The consequence, she argues, was the radical separation of religion and philosophy in the Western world. Such a separation was followed by the Christian explanations that religion was “a matter of faith and emotion and not of knowledge and reason” (9). That is to say, the Western differentiation between religion and philosophy was an outcome of the Christian understanding of religion as a dogma of faith in one personal god. The more sophisticated “philosophical explanations of the oneness of God in impersonal terms” were, then, labeled “as either pantheism or monism” (9). Krishna Sharma blames Christian scholars for being interested in keeping the Western division between religion and philosophy, between personal and impersonal concepts of God, and between monism and monotheism” (1987, x).

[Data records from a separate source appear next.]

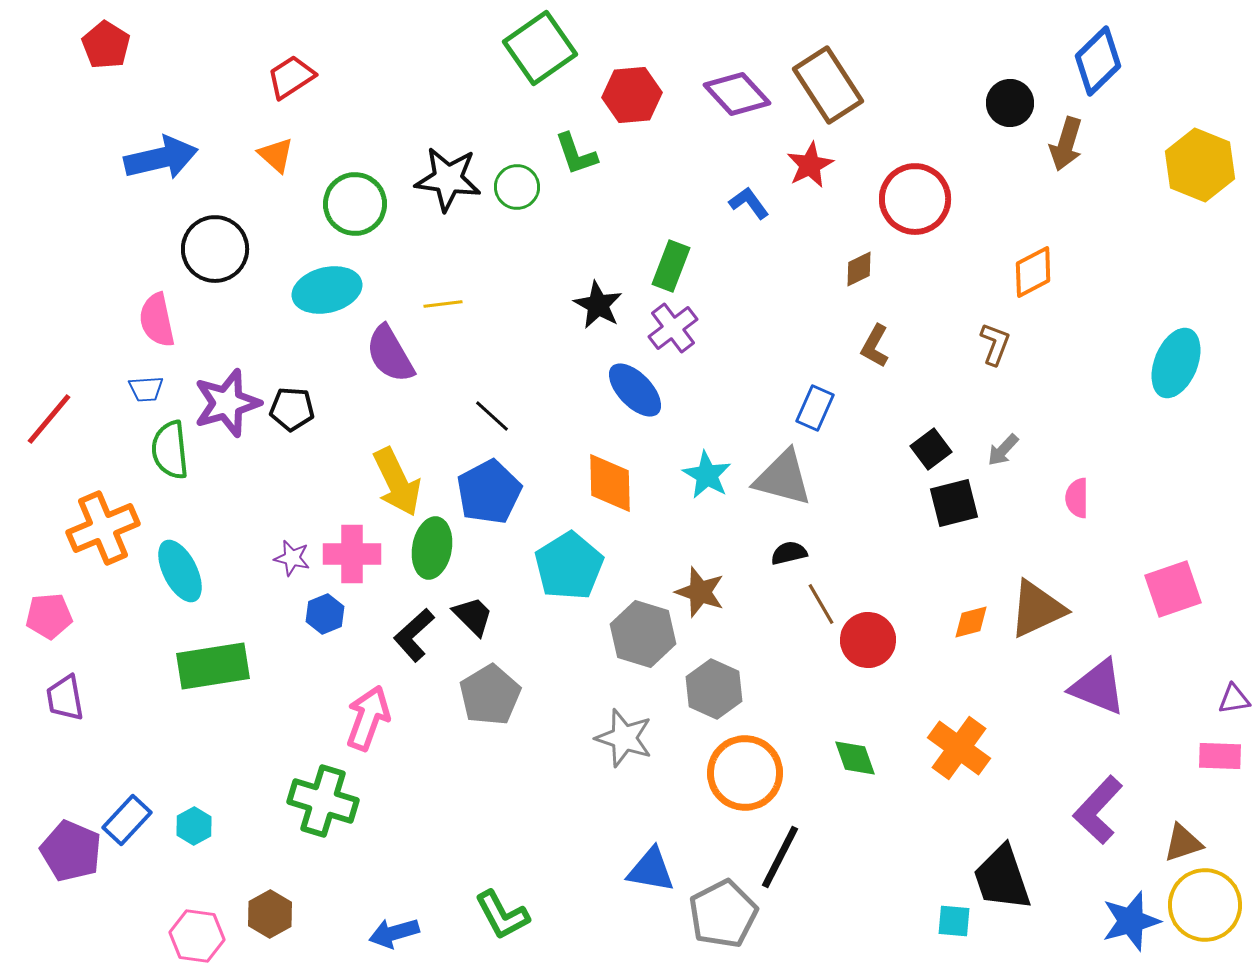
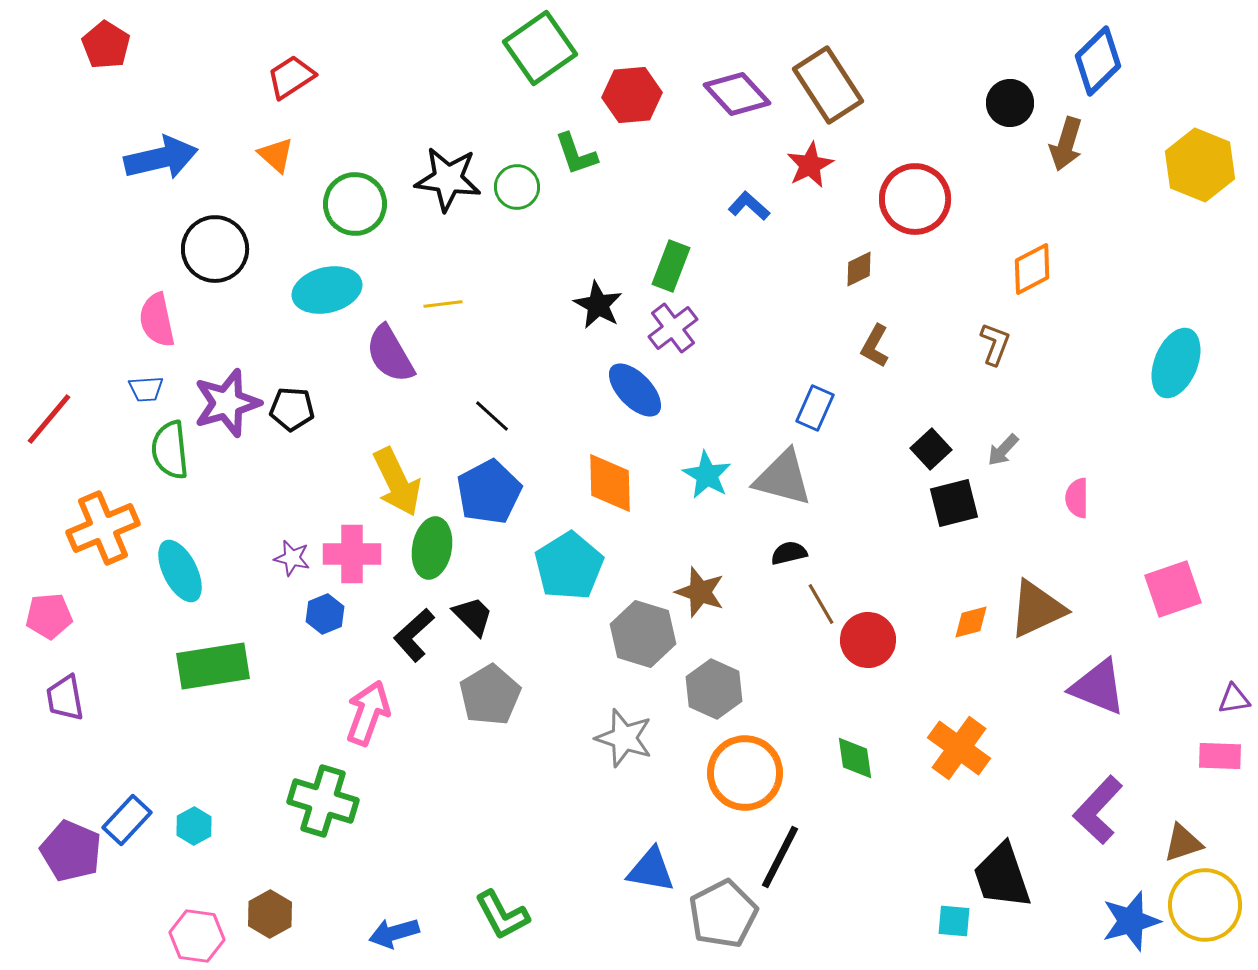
blue L-shape at (749, 203): moved 3 px down; rotated 12 degrees counterclockwise
orange diamond at (1033, 272): moved 1 px left, 3 px up
black square at (931, 449): rotated 6 degrees counterclockwise
pink arrow at (368, 718): moved 5 px up
green diamond at (855, 758): rotated 12 degrees clockwise
black trapezoid at (1002, 878): moved 2 px up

Paul Hacker comes to the subject with a very different approach. Hacker believes (as all Catholics do in consequence of their definition of faith) that faith must precede understanding, and this is the theological view he assumes when discussing the nature of śraddhā in the Gītā. Śraddhā is to him, so to speak, the preparatory step leading first to knowledge and then to salvation. Hacker explains the meaning of śraddhā through the postulation of a twofold definition: śraddhā would have developed an intellectual constituent, which nowadays may be understood as ‘faith’, but it would also have kept its foundational ritual constituent. When defining ‘intellectual śraddhā’ in the Gītā, he states that śraddhā must precede the knowledge that leads to salvation (1963, 153). Yet, although arguing that śraddhā is mainly the acceptance of a doctrine (intellectual śraddhā), he is also constrained to acknowledge, when discussing BhG 18.71, that redemption comes primarily from experience, with śraddhā constituting its driving force (154).

The findings of Hacker have not impressed Smith. Smith criticizes those who argue that śraddhā presents many different meanings, “speaking of ritual śraddhā, intellectual śraddhā, moral śraddhā, and so on,” in a way that betrays the understanding of its inherent simplicity, as well as of its objects (1979, 61–2). For, śraddhā “does not designate a relationship to anything,” but “indicates rather the attitude or initial act whereby they enter into one or another relation” (62). And further, “It has to do with man’s capacity to become involved: the tendency or quality inherent within each person to move outside him or herself and to become engaged” (62). Clearly, one of the scholars Smith is referring is P. Hacker, who also “has made the most thoroughgoing studies of the concept to date,” and who indicates by ‘faith’ (der Glaube) both āstikya-buddhi and śraddhā (n. 28, 222). Smith argues that Hacker has complicated the matter by “including the object of śraddhā in the consideration of the various usages and then exploring the resultant modalities of faith in their intricate variety, in such a way as to obscure what is common to all and is relatively simple.” That is to say, because of “the Western tendency to define faith in terms of its objects,” Hacker “has clearly been influenced by his prior mental association of faith with intellectual content (an association from his modern Christian heritage),” and the consequence is that he produces a complicated “typology of ritual śraddhā, intellectual śraddhā, etc. (n.40, 227). Smith remarks, then, that śraddhā is not a primarily intellectualistic concept, and therefore, if we manage to “understand śraddhā at all we can understand it in all its Hindu forms” (n. 40, 228). When it comes to Hindu writers, he says, he prefers Rao (1989), who, more cautiously than others, has generally taken śraddhā to mean ‘faith’, but has also stressed that it is “misleading to translate the word uniformly and without qualification” (n. 28, 222).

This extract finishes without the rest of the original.